Work instruction: Extract each line from the entries below that has the string "Ubon" in it.

[Data excerpts]
___

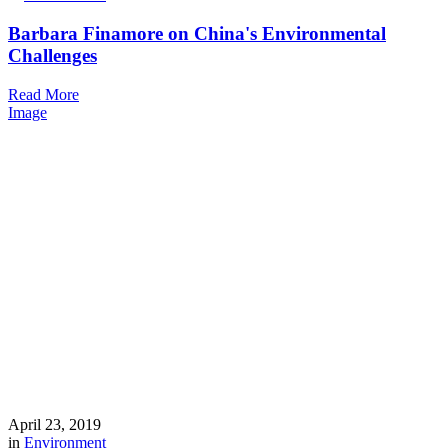
Barbara Finamore on China's Environmental
Challenges
Read More
Image
April 23, 2019
in
Environment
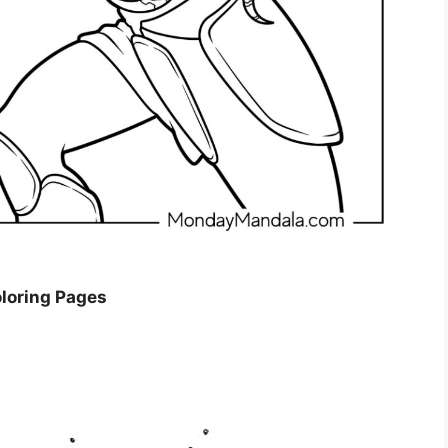
oloring Pages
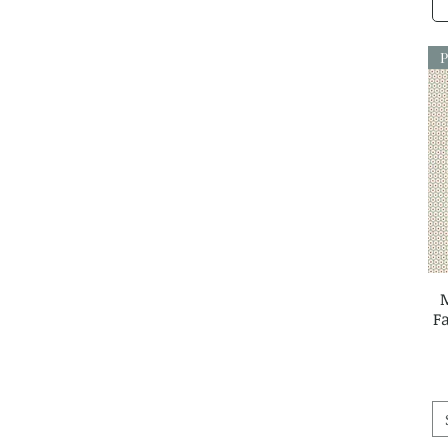
Louise Cunningham
Lynette Anderson
Martha Negley
P
Me & My Sister
Melody Miller
Michal Marko
My Sew Quilty Life
Nina Raby Jones
Paper and Cloth
Petra Prins
Primitive Gatherings
Ramble & Bramble
Rashida Coleman Hale
Robin Pickens
F
Sally Kelly
Sally Payne
Samantha Neville
Sarah Watts
Sariditty
Sheri McCulley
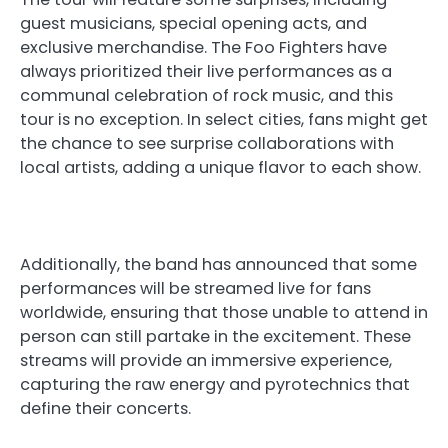
guest musicians, special opening acts, and
exclusive merchandise. The Foo Fighters have
always prioritized their live performances as a
communal celebration of rock music, and this
tour is no exception. In select cities, fans might get
the chance to see surprise collaborations with
local artists, adding a unique flavor to each show.
Additionally, the band has announced that some
performances will be streamed live for fans
worldwide, ensuring that those unable to attend in
person can still partake in the excitement. These
streams will provide an immersive experience,
capturing the raw energy and pyrotechnics that
define their concerts.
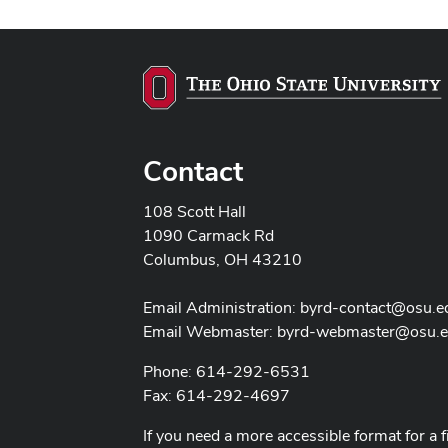
Contact
108 Scott Hall
1090 Carmack Rd
Columbus, OH 43210
Email Administration:
byrd-contact@osu.e
Email Webmaster:
byrd-webmaster@osu.
Phone: 614-292-6531
Fax: 614-292-4697
If you need a more accessible format for a f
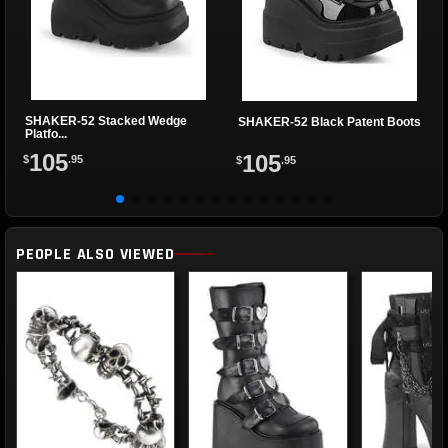
SHAKER-52 Stacked Wedge
SHAKER-52 Black Patent Boots
Platfo...
105
105
$
.95
$
.95
PEOPLE ALSO VIEWED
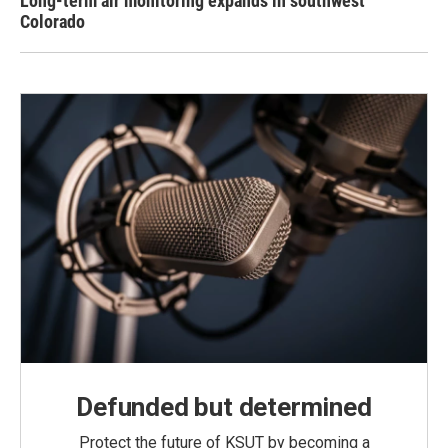
Long-term air monitoring expands in southwest
Colorado
Defunded but determined
Protect the future of KSUT by becoming a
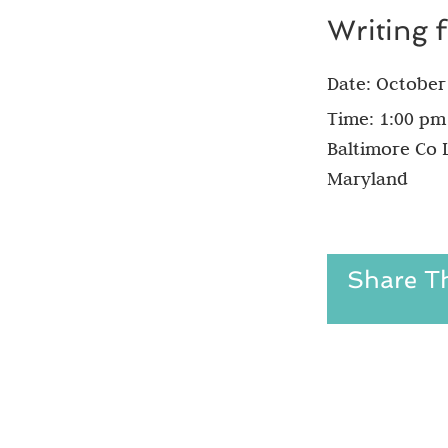
Writing 
Date:
October
Time:
1:00 pm
Baltimore Co L
Maryland
Share Th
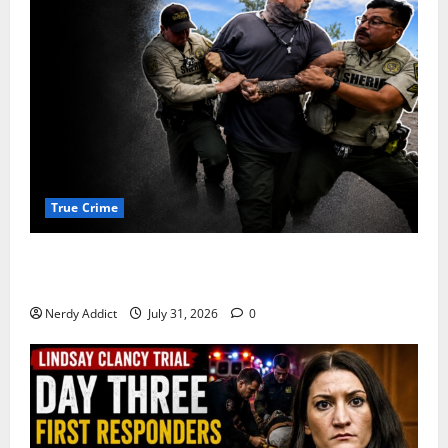
True Crime
Alexander Zabel Jr. Charged With Resisting Arrest in
Pima County
Nerdy Addict
July 31, 2026
0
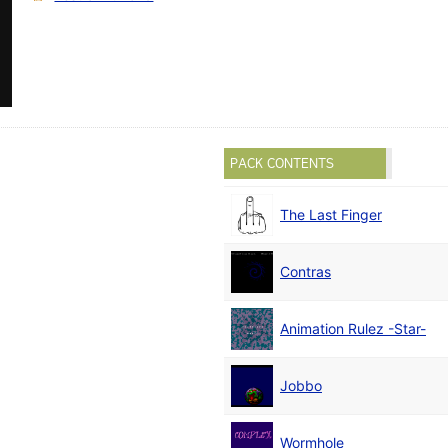
PACK CONTENTS
The Last Finger
Contras
Animation Rulez -Star-
Jobbo
Wormhole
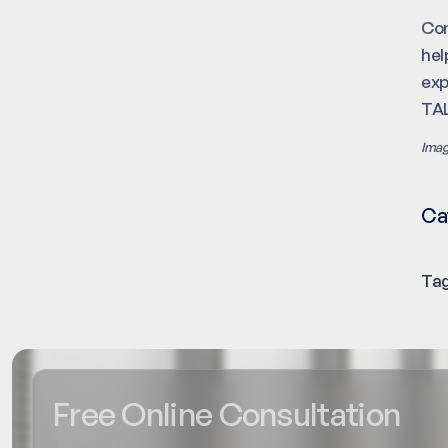
Con
hel
ex
TAL
Imag
Ca
Tag
Free Online Consultation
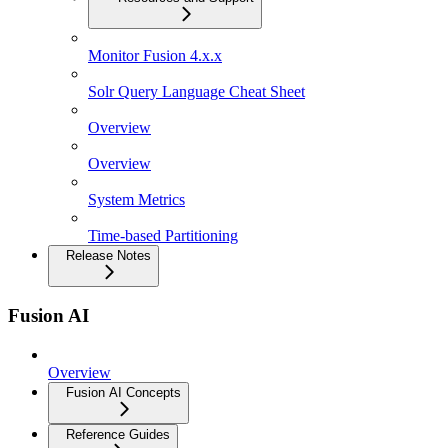
Monitor Fusion 4.x.x
Solr Query Language Cheat Sheet
Overview
Overview
System Metrics
Time-based Partitioning
Release Notes
Fusion AI
Overview
Fusion AI Concepts
Reference Guides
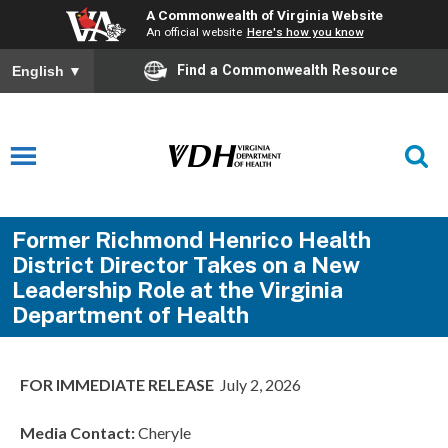
A Commonwealth of Virginia Website
An official website
Here's how you know
Find a Commonwealth Resource
English
▼
Former Richmond Henrico Health
District Director Takes on a New
Leadership Role at the Virginia
Department of Health
FOR IMMEDIATE RELEASE
July 2, 2026
Media Contact:
Cheryle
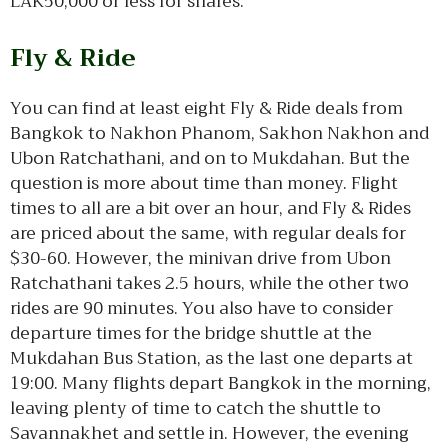
LAK50,000 or less for shares.
Fly & Ride
You can find at least eight Fly & Ride deals from
Bangkok to Nakhon Phanom, Sakhon Nakhon and
Ubon Ratchathani, and on to Mukdahan. But the
question is more about time than money. Flight
times to all are a bit over an hour, and Fly & Rides
are priced about the same, with regular deals for
$30-60. However, the minivan drive from Ubon
Ratchathani takes 2.5 hours, while the other two
rides are 90 minutes. You also have to consider
departure times for the bridge shuttle at the
Mukdahan Bus Station, as the last one departs at
19:00. Many flights depart Bangkok in the morning,
leaving plenty of time to catch the shuttle to
Savannakhet and settle in. However, the evening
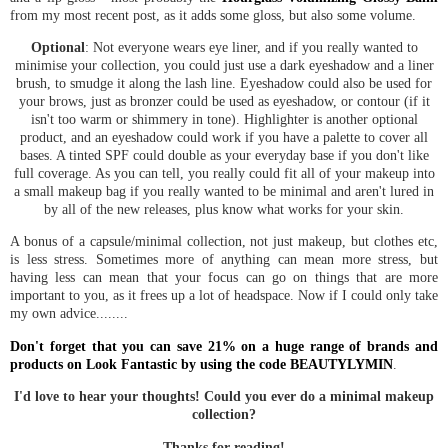
from my most recent post, as it adds some gloss, but also some volume.
Optional
: Not everyone wears eye liner, and if you really wanted to
minimise your collection, you could just use a dark eyeshadow and a liner
brush, to smudge it along the lash line. Eyeshadow could also be used for
your brows, just as bronzer could be used as eyeshadow, or contour (if it
isn't too warm or shimmery in tone). Highlighter is another optional
product, and an eyeshadow could work if you have a palette to cover all
bases. A tinted SPF could double as your everyday base if you don't like
full coverage. As you can tell, you really could fit all of your makeup into
a small makeup bag if you really wanted to be minimal and aren't lured in
by all of the new releases, plus know what works for your skin.
A bonus of a capsule/minimal collection, not just makeup, but clothes etc,
is less stress. Sometimes more of anything can mean more stress, but
having less can mean that your focus can go on things that are more
important to you, as it frees up a lot of headspace. Now if I could only take
my own advice........
Don't forget that you can save 21% on a huge range of brands and
products on Look Fantastic by using the code BEAUTYLYMIN
.
I'd love to hear your thoughts! Could you ever do a minimal makeup
collection?
Thanks for reading!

___

Result of this exercise:
Ubon Ratchathani, and on to Mukdahan. But the
$30-60. However, the minivan drive from Ubon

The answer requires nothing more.